A study was performed to assess the acute dermal toxicity of the test material in the Sprague-Dawley CD strain rat according to OECD 402 and in compliance with GLP. A group of ten animals (five males and five females) was given a single 24-hour, semi-occluded dermal application to intact skin at a dose level of 2000 mg/kg bodyweight. The animals were observed for fourteen days after the day of treatment and were then killed for gross pathological examination.

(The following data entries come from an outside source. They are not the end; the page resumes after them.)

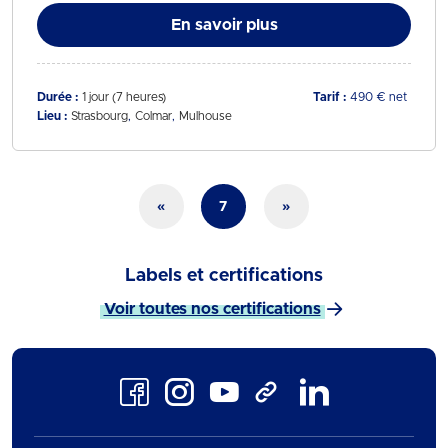
En savoir plus
Durée :
1 jour (7 heures)
Tarif :
490 € net
Lieu :
Strasbourg
Colmar
Mulhouse
«
7
»
Labels et certifications
Voir toutes nos certifications
Facebook
Instagram
Youtube
LinkedIn
TikTok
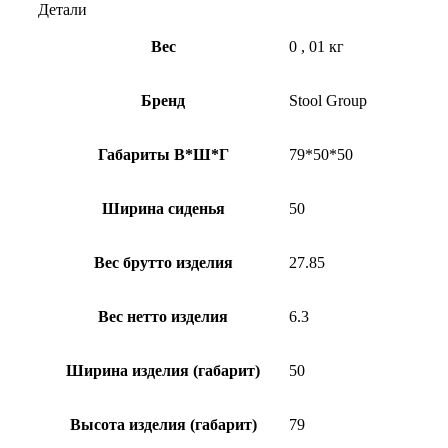
Детали
Вес
0
,
01 кг
Бренд
Stool Group
Габариты В*Ш*Г
79*50*50
Ширина сиденья
50
Вес брутто изделия
27.85
Вес нетто изделия
6.3
Ширина изделия (габарит)
50
Высота изделия (габарит)
79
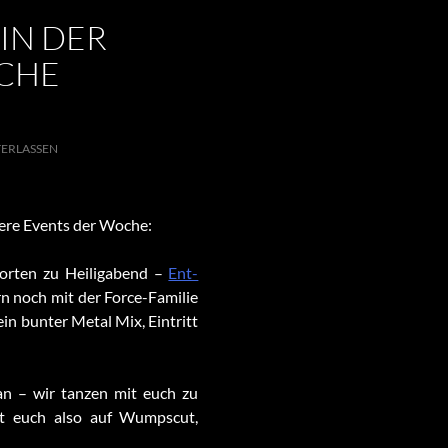
IN DER
CHE
ERLASSEN
ere Events der Woche:
forten zu Heiligabend –
Ent-
ern noch mit der Force-Familie
ein bunter Metal Mix, Eintritt
n – wir tanzen mit euch zu
ut euch also auf Wumpscut,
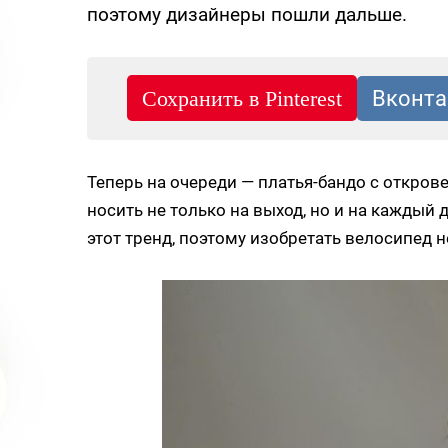
поэтому дизайнеры пошли дальше.
Теперь на очереди — платья-бандо с откро
носить не только на выход, но и на кажды
этот тренд, поэтому изобретать велосипед н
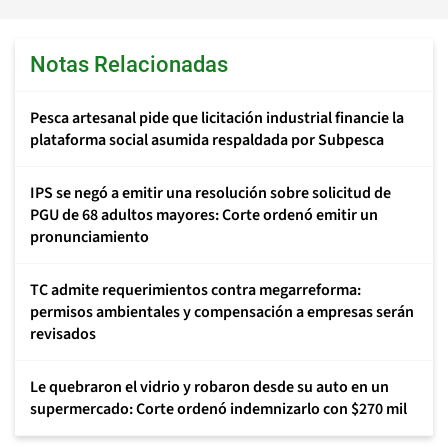
Notas Relacionadas
Pesca artesanal pide que licitación industrial financie la
plataforma social asumida respaldada por Subpesca
IPS se negó a emitir una resolución sobre solicitud de
PGU de 68 adultos mayores: Corte ordenó emitir un
pronunciamiento
TC admite requerimientos contra megarreforma:
permisos ambientales y compensación a empresas serán
revisados
Le quebraron el vidrio y robaron desde su auto en un
supermercado: Corte ordenó indemnizarlo con $270 mil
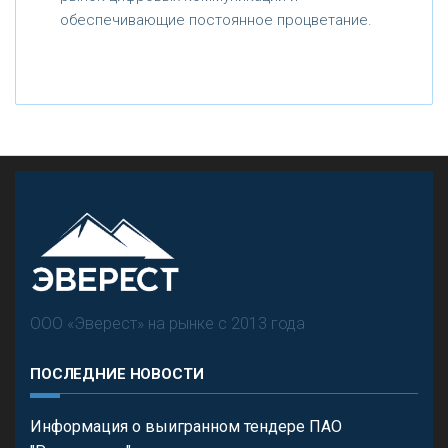
обеспечивающие постоянное процветание.
ООО «Эверест» на рынке с 2013 года
ПОСЛЕДНИЕ НОВОСТИ
Информация о выигранном тендере ПАО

There were no deaths. No signs of systemic toxicity were noted during the study. Signs of skin irritation noted were very slight to well-defined erythema, very slight to slight oedema, scabbing, blanching of the skin, superficial cracking of the epidermis, crust formation, desquamation and glossy skin. The treatment site of one female appeared normal thirteen days after dosing. All other skin sites showed signs of skin irritation up to Day 14. All animals showed an expected gain in bodyweight during the study. No abnormalities were noted at necropsy.

 

The acute dermal median lethal dose (LD50) of the test material in the Sprague-Dawley CD strain rat was found to be greater than 2000 mg/kg bodyweight. Based on these results, no classification is required according to the regulation (EC) N°.1272/2008 and the Directive 67/548/EEC criteria.

 

This acute dermal study is classified as acceptable. It satisfies the guideline requirement for an acute dermal study in the rats.